I feel so silly asking this question, but is (the summation is over n1 from 1 to infinity. I have no idea how to type it with the latex)

$$\sum$$(x1^n1)/n1!*(x^(n-n1))/(n-n1)!

= lim$$(_{n1 \rightarrow \infty})$$ (1 + x/n1)^n1 * lim$$(_{n1 \rightarrow \infty})$$ (1 + x/(n-n1))^(n-n1)

= exp(x1)*exp(x2)

?

I know it's simple, but I'm just not sure what the rules are for products inside sums. And also, how the heck do you learn the whole latex thing? I can't for the life of me it out.

 

[offtheleft]

$$\sum$$ $$\frac{(x1^n^1)}{n1!}$$ $$\ast$$ $$\frac{(x^(^n^-^n^1^))}{(n-n1)!}$$

is this correct so far?

 

[HallsofIvy]

I feel so silly asking this question, but is (the summation is over n1 from 1 to infinity. I have no idea how to type it with the latex)

$$\sum$$(x1^n1)/n1!*(x^(n-n1))/(n-n1)!

= lim$$(_{n1 \rightarrow \infty})$$ (1 + x/n1)^n1 * lim$$(_{n1 \rightarrow \infty})$$ (1 + x/(n-n1))^(n-n1)

= exp(x1)*exp(x2)
?

I know it's simple, but I'm just not sure what the rules are for products inside sums. And also, how the heck do you learn the whole latex thing? I can't for the life of me it out.

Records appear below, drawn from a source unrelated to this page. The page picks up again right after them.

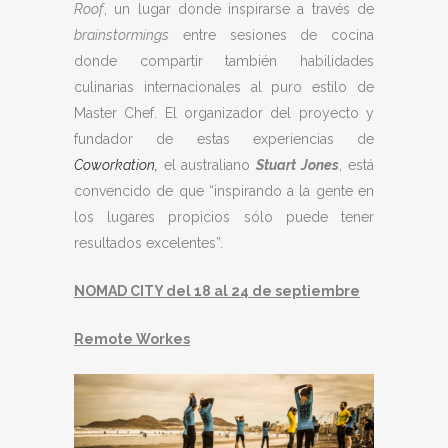
Roof
, un lugar donde inspirarse a través de
brainstormings
entre sesiones de cocina
donde compartir también habilidades
culinarias internacionales al puro estilo de
Master Chef. El organizador del proyecto y
fundador de estas experiencias de
Coworkation,
el australiano
Stuart
Jones
, está
convencido de que “inspirando a la gente en
los lugares propicios sólo puede tener
resultados excelentes”.
NOMAD CITY del 18 al 24 de septiembre
Remote Workes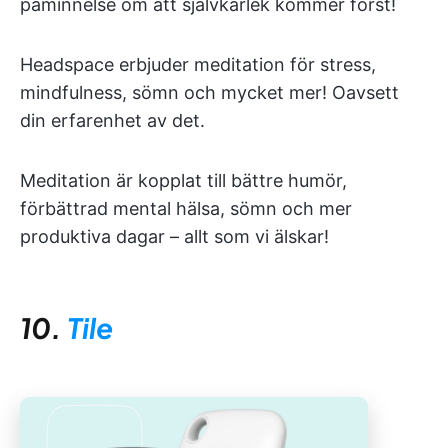
påminnelse om att självkärlek kommer först!
Headspace erbjuder meditation för stress,
mindfulness, sömn och mycket mer! Oavsett
din erfarenhet av det.
Meditation är kopplat till bättre humör,
förbättrad mental hälsa, sömn och mer
produktiva dagar – allt som vi älskar!
10.
Tile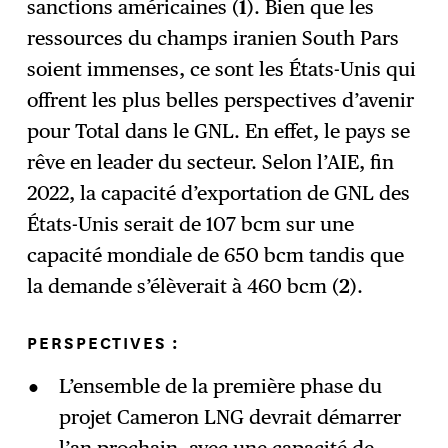
sanctions américaines (
1
). Bien que les
ressources du champs iranien South Pars
soient immenses, ce sont les États-Unis qui
offrent les plus belles perspectives d’avenir
pour Total dans le GNL. En effet, le pays se
rêve en leader du secteur. Selon l’AIE, fin
2022, la capacité d’exportation de GNL des
États-Unis serait de 107 bcm sur une
capacité mondiale de 650 bcm tandis que
la demande s’élèverait à 460 bcm (
2
).
PERSPECTIVES :
L’ensemble de la première phase du
projet Cameron LNG devrait démarrer
l’an prochain, avec une capacité de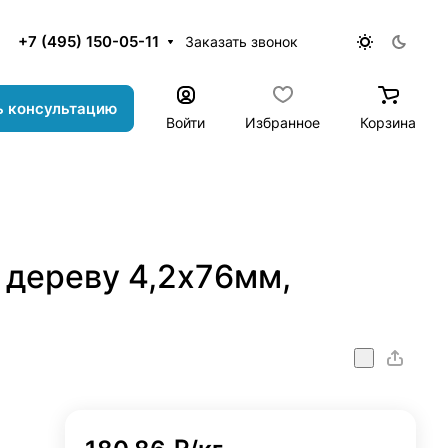
+7 (495) 150-05-11
Заказать звонок
ь консультацию
Войти
Избранное
Корзина
 дереву 4,2х76мм,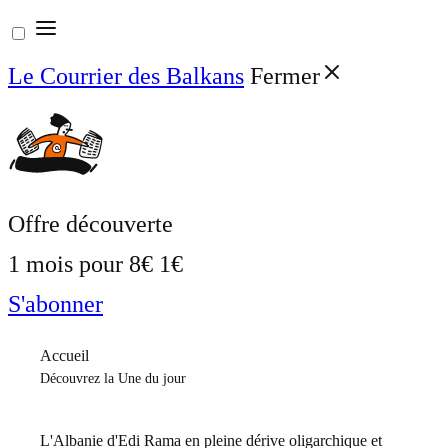
Aller
au
Le Courrier des Balkans
Fermer
contenu
Offre découverte
1 mois pour
8€
1€
S'abonner
Accueil
Découvrez la Une du jour
L'Albanie d'Edi Rama en pleine dérive oligarchique et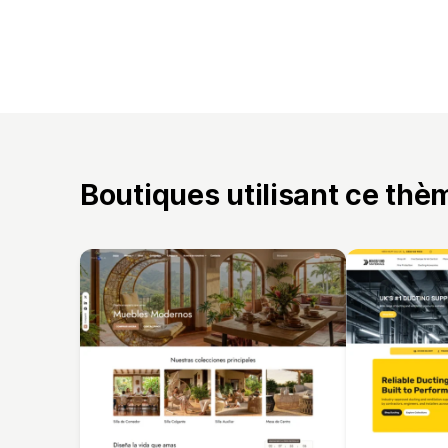
Boutiques utilisant ce thè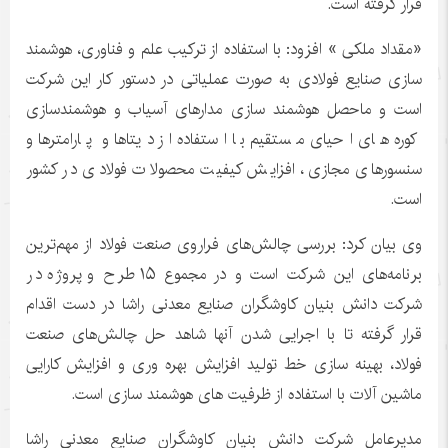
قرار گرفته است.
«مقداد ملکی » افزود: با استفاده از ترکیب علم و فناوری، هوشمند
سازی صنایع فولادی به صورت عملیاتی در دستور کار این شرکت
است و ماحصل هوشمند سازی مدارهای آسیاب و هوشمندسازی
کوره های احیای مستقیم با استفاده از دیتاها و پارامترها و
سنسورهای مجازی، افزایش کیفیت محصولات فولادی در کشور
است.
وی بیان کرد: بررسی چالش‌های فراروی صنعت فولاد از مهم‌ترین
برنامه‌های این شرکت است و در مجموع ۱۵ طرح و پروژه در
شرکت دانش بنیان کاوشگران صنایع معدنی راشا در دست اقدام
قرار گرفته تا با اجرایی شدن آنها شاهد حل چالش‌های صنعت
فولاد، بهینه سازی خط تولید افزایش بهره وری و افزایش کارایی
ماشین آلات با استفاده از ظرفیت های هوشمند سازی است.
مدیرعامل شرکت دانش بنیان کاوشگران صنایع معدنی راشا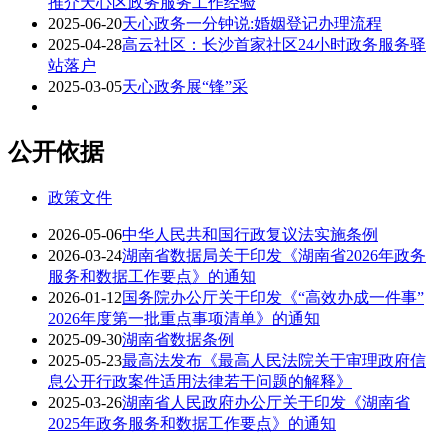
推介天心区政务服务工作经验
2025-06-20
天心政务一分钟说:婚姻登记办理流程
2025-04-28
高云社区：长沙首家社区24小时政务服务驿
站落户
2025-03-05
天心政务展“锋”采
公开依据
政策文件
2026-05-06
中华人民共和国行政复议法实施条例
2026-03-24
湖南省数据局关于印发《湖南省2026年政务
服务和数据工作要点》的通知
2026-01-12
国务院办公厅关于印发《“高效办成一件事”
2026年度第一批重点事项清单》的通知
2025-09-30
湖南省数据条例
2025-05-23
最高法发布《最高人民法院关于审理政府信
息公开行政案件适用法律若干问题的解释》
2025-03-26
湖南省人民政府办公厅关于印发《湖南省
2025年政务服务和数据工作要点》的通知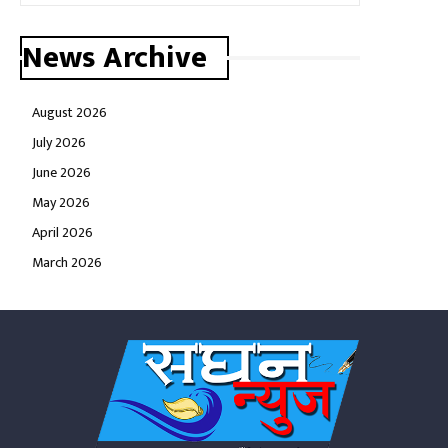
News Archive
August 2026
July 2026
June 2026
May 2026
April 2026
March 2026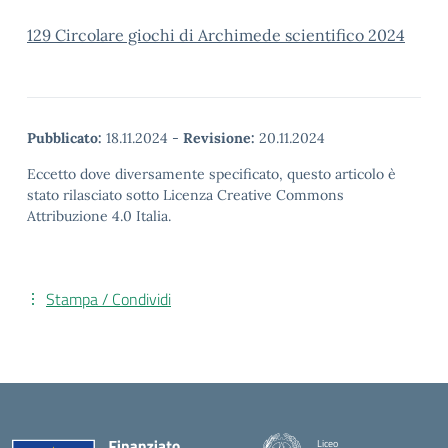
129 Circolare giochi di Archimede scientifico 2024
Pubblicato:
18.11.2024
-
Revisione:
20.11.2024
Eccetto dove diversamente specificato, questo articolo è
stato rilasciato sotto Licenza Creative Commons
Attribuzione 4.0 Italia.
Stampa / Condividi
Liceo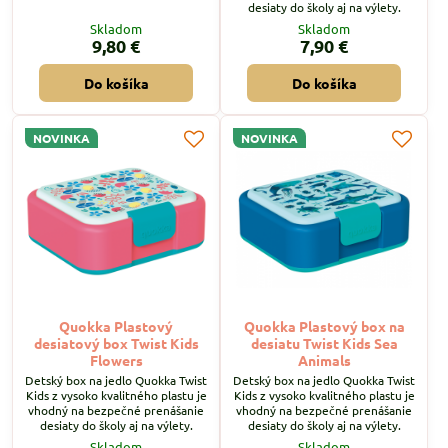
rôzne potraviny a poskytnúť
desiaty do školy aj na výlety.
deťom zdravú a vyváženú stravu.
Skladom
Skladom
9,80 €
7,90 €
Do košíka
Do košíka
NOVINKA
NOVINKA
Quokka Plastový
Quokka Plastový box na
desiatový box Twist Kids
desiatu Twist Kids Sea
Flowers
Animals
Detský box na jedlo Quokka Twist
Detský box na jedlo Quokka Twist
Kids z vysoko kvalitného plastu je
Kids z vysoko kvalitného plastu je
vhodný na bezpečné prenášanie
vhodný na bezpečné prenášanie
desiaty do školy aj na výlety.
desiaty do školy aj na výlety.
Skladom
Skladom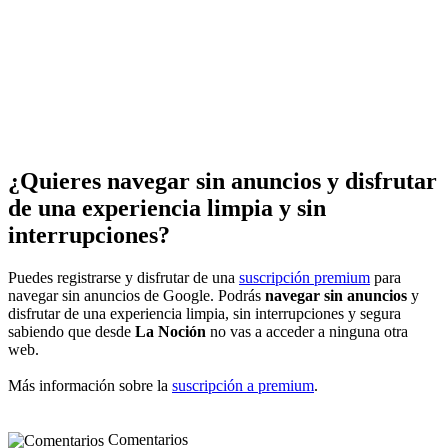
¿Quieres navegar sin anuncios y disfrutar
de una experiencia limpia y sin
interrupciones?
Puedes registrarse y disfrutar de una
suscripción premium
para
navegar sin anuncios de Google. Podrás
navegar sin anuncios
y
disfrutar de una experiencia limpia, sin interrupciones y segura
sabiendo que desde
La Noción
no vas a acceder a ninguna otra
web.
Más información sobre la
suscripción a premium
.
Comentarios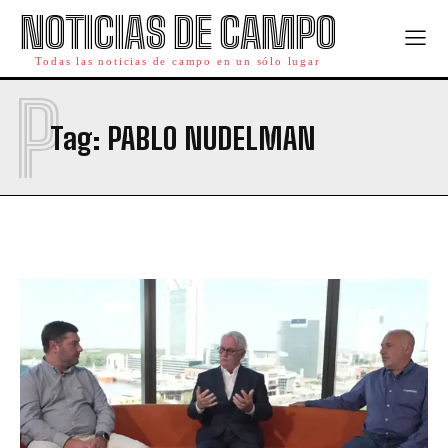
NOTICIAS DE CAMPO
Todas las noticias de campo en un sólo lugar
P
Tag:
PABLO NUDELMAN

Please start by telling us what the problem really is! In your first sum you have "x1" and "x". In second line, only "x" and then in the third line "x1" and "x2".

 

[quasar_4]

oh yes, it does seem that I missed some details (it was late at night ).

The summation is over n1, from 0 to infinity, and there is an x1 and x2 (they're just constants). So it's just what offtheleft has written, except I forgot to put x2 instead of x on the second term At first I thought that this would just turn into two exponentials, because each of the pieces resemble exponentials, but I'm not so sure now. I don't know much about how sums fit into algebra (having only seen them for the most part in calculus and linear algebra, but never for the sake of learning their properties).

Is it ever the general case that the sum (x*y) = sum(x)*sum(y)? I guess I can answer my own question with a counterexample...

so in that case, how do I simplify my sum? In the end I think the correct answer is supposed to be an (x1+x2).